1st Pakistani Woman Fighter Pilot
Pakistan’s first female fighter pilot
Ayesha Farooq fought her mother to pursue her dream; ‘In our society most girls don’t even think about doing things as flying an aircraft,’
With an olive green head scarf poking out from her helmet, Ayesha Farooq flashes a cheeky grin when asked if it is lonely being the only war-ready female fighter pilot in the Islamic republic of Pakistan.
Farooq, from Punjab province’s historic city of Bahawalpur, is one of 19 women who have become pilots in the Pakistan Air Force over the last decade – there are five other female fighter pilots, but they have yet to take the final tests to qualify for combat.
1st Afghani Woman Fighter Pilot
Niloofar Rahmani (Persian: نیلوفر رحمانی, born 1992) is the first female fixed-wing Air Force aviator in Afghanistan‘s history and the first female pilot in the Afghan military since the fall of the Taliban in 2001.

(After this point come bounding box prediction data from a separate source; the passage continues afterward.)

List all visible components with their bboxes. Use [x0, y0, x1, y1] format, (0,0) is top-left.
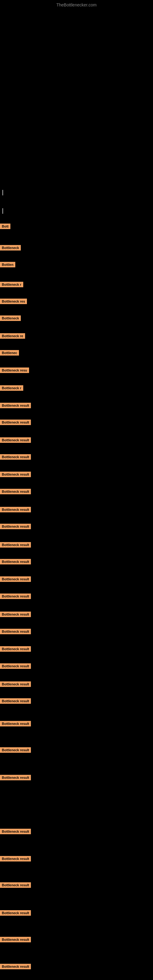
- bottleneck-badge[interactable]: Bottleneck: [0, 245, 21, 250]
- bottleneck-badge[interactable]: Bottleneck res: [0, 299, 27, 304]
- bottleneck-row: Bottleneck result: [0, 507, 31, 514]
- cursor-line-2: [2, 208, 3, 214]
- bottleneck-row: Bott: [0, 224, 10, 231]
- bottleneck-badge[interactable]: Bottleneck result: [0, 524, 31, 529]
- bottleneck-badge[interactable]: Bottleneck result: [0, 559, 31, 565]
- bottleneck-badge[interactable]: Bott: [0, 224, 10, 229]
- bottleneck-badge[interactable]: Bottleneck resu: [0, 368, 29, 373]
- bottleneck-badge[interactable]: Bottleneck result: [0, 593, 31, 599]
- bottleneck-badge[interactable]: Bottleneck result: [0, 910, 31, 916]
- bottleneck-row: Bottleneck r: [0, 282, 23, 289]
- bottleneck-row: Bottleneck result: [0, 698, 31, 706]
- bottleneck-row: Bottlenec: [0, 350, 19, 357]
- bottleneck-row: Bottleneck result: [0, 559, 31, 566]
- bottleneck-row: Bottleneck result: [0, 438, 31, 445]
- bottleneck-row: Bottleneck result: [0, 964, 31, 971]
- bottleneck-row: Bottleneck result: [0, 775, 31, 782]
- bottleneck-badge[interactable]: Bottleneck result: [0, 663, 31, 669]
- bottleneck-row: Bottleneck result: [0, 681, 31, 689]
- bottleneck-badge[interactable]: Bottleneck result: [0, 576, 31, 582]
- bottleneck-badge[interactable]: Bottleneck result: [0, 775, 31, 780]
- cursor-line-1: [2, 190, 3, 196]
- bottleneck-row: Bottleneck result: [0, 576, 31, 584]
- bottleneck-badge[interactable]: Bottlenec: [0, 350, 19, 356]
- bottleneck-row: Bottleneck result: [0, 403, 31, 410]
- bottleneck-row: Bottleneck res: [0, 299, 27, 306]
- bottleneck-row: Bottleneck result: [0, 646, 31, 654]
- bottleneck-row: Bottleneck result: [0, 420, 31, 427]
- site-title: TheBottlenecker.com: [0, 0, 153, 9]
- bottleneck-row: Bottleneck result: [0, 472, 31, 479]
- bottleneck-badge[interactable]: Bottleneck result: [0, 542, 31, 547]
- bottleneck-badge[interactable]: Bottleneck result: [0, 937, 31, 942]
- bottleneck-badge[interactable]: Bottleneck result: [0, 507, 31, 512]
- bottleneck-badge[interactable]: Bottleneck result: [0, 964, 31, 969]
- bottleneck-row: Bottleneck result: [0, 747, 31, 755]
- bottleneck-badge[interactable]: Bottleneck result: [0, 882, 31, 888]
- bottleneck-badge[interactable]: Bottleneck result: [0, 747, 31, 753]
- bottleneck-badge[interactable]: Bottlen: [0, 262, 15, 267]
- bottleneck-row: Bottleneck result: [0, 829, 31, 836]
- bottleneck-badge[interactable]: Bottleneck result: [0, 472, 31, 477]
- bottleneck-badge[interactable]: Bottleneck result: [0, 454, 31, 460]
- bottleneck-row: Bottleneck result: [0, 629, 31, 636]
- bottleneck-badge[interactable]: Bottleneck: [0, 315, 21, 321]
- bottleneck-row: Bottleneck: [0, 315, 21, 323]
- bottleneck-row: Bottleneck: [0, 245, 21, 252]
- bottleneck-badge[interactable]: Bottleneck result: [0, 403, 31, 408]
- bottleneck-row: Bottleneck r: [0, 385, 23, 393]
- bottleneck-row: Bottleneck result: [0, 524, 31, 531]
- bottleneck-badge[interactable]: Bottleneck result: [0, 829, 31, 834]
- bottleneck-row: Bottleneck re: [0, 333, 25, 340]
- bottleneck-row: Bottlen: [0, 262, 15, 269]
- bottleneck-badge[interactable]: Bottleneck r: [0, 385, 23, 391]
- bottleneck-badge[interactable]: Bottleneck result: [0, 856, 31, 861]
- bottleneck-badge[interactable]: Bottleneck result: [0, 438, 31, 443]
- chart-area: [0, 9, 153, 186]
- bottleneck-row: Bottleneck result: [0, 882, 31, 890]
- bottleneck-badge[interactable]: Bottleneck result: [0, 698, 31, 704]
- bottleneck-row: Bottleneck result: [0, 454, 31, 461]
- bottleneck-badge[interactable]: Bottleneck result: [0, 420, 31, 425]
- bottleneck-row: Bottleneck result: [0, 542, 31, 549]
- bottleneck-row: Bottleneck result: [0, 910, 31, 918]
- bottleneck-row: Bottleneck result: [0, 937, 31, 944]
- bottleneck-badge[interactable]: Bottleneck result: [0, 612, 31, 617]
- bottleneck-row: Bottleneck result: [0, 721, 31, 728]
- bottleneck-row: Bottleneck result: [0, 593, 31, 601]
- bottleneck-badge[interactable]: Bottleneck result: [0, 681, 31, 687]
- bottleneck-badge[interactable]: Bottleneck r: [0, 282, 23, 287]
- bottleneck-row: Bottleneck result: [0, 612, 31, 619]
- bottleneck-badge[interactable]: Bottleneck result: [0, 646, 31, 652]
- bottleneck-row: Bottleneck resu: [0, 368, 29, 375]
- bottleneck-badge[interactable]: Bottleneck result: [0, 489, 31, 494]
- bottleneck-row: Bottleneck result: [0, 489, 31, 496]
- bottleneck-row: Bottleneck result: [0, 856, 31, 863]
- bottleneck-badge[interactable]: Bottleneck result: [0, 629, 31, 634]
- bottleneck-badge[interactable]: Bottleneck result: [0, 721, 31, 726]
- bottleneck-row: Bottleneck result: [0, 663, 31, 671]
- bottleneck-badge[interactable]: Bottleneck re: [0, 333, 25, 339]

1st UAE’s Woman Fighter Pilot
Mariam al-Mansouri (Arabic: مريم المنصوري), (born 1979 in Abu Dhabi), is the first female fighter pilot of the United Arab Emirates. She was one of the first women to join the United Arab Emirates Air Force (UAEAF) academy after women were allowed to join, graduating in 2007.She flies an F-16 Fighting Falcon and lead UAE mission airstrikes against ISIS over Syria.
1st Somalian Woman Fighter Pilot
Asli Hassan Abade was one of the first women pilots in Africa; she is also the first pilot known and so far only female pilot in the (Somali Air Force – SAF).She soloed her first flight on 9 September 1976.
1st Danish Woman Fighter Pilot
Line Bonde (born c.1979) is a Danish fighter pilot. In July 2006, aged 27, she became the first female Danish fighter pilot, flying an F-16 jet fighter.
1st Swedish Woman Fighter Pilot
Captain Anna Dellham recently completed her first Gripen solo flight to become the first female Gripen pilot in the Swedish Air Force.
Captain Anna Dellham becomes the first female Gripen pilot in the
Swedish Air Force. Photo: Swedish Armed Forces
In fact, Anna Dellham is Sweden’s only female combat pilot whatsoever. She was awarded her wings in the mid-1990s and flew the Viggen until the aircraft was taken out of service before going onto fly the SK 60. She now works with Gripen’s development at FTS, the Aeronautical Command of the Air Force Headquarters.
1st Norwegian Woman Fighter Pilot
Mette Grøtteland (born 1969) became the first female fighter pilot in the Royal Norwegian Air Force after qualifying to fly jet fighter aircraft in 1992.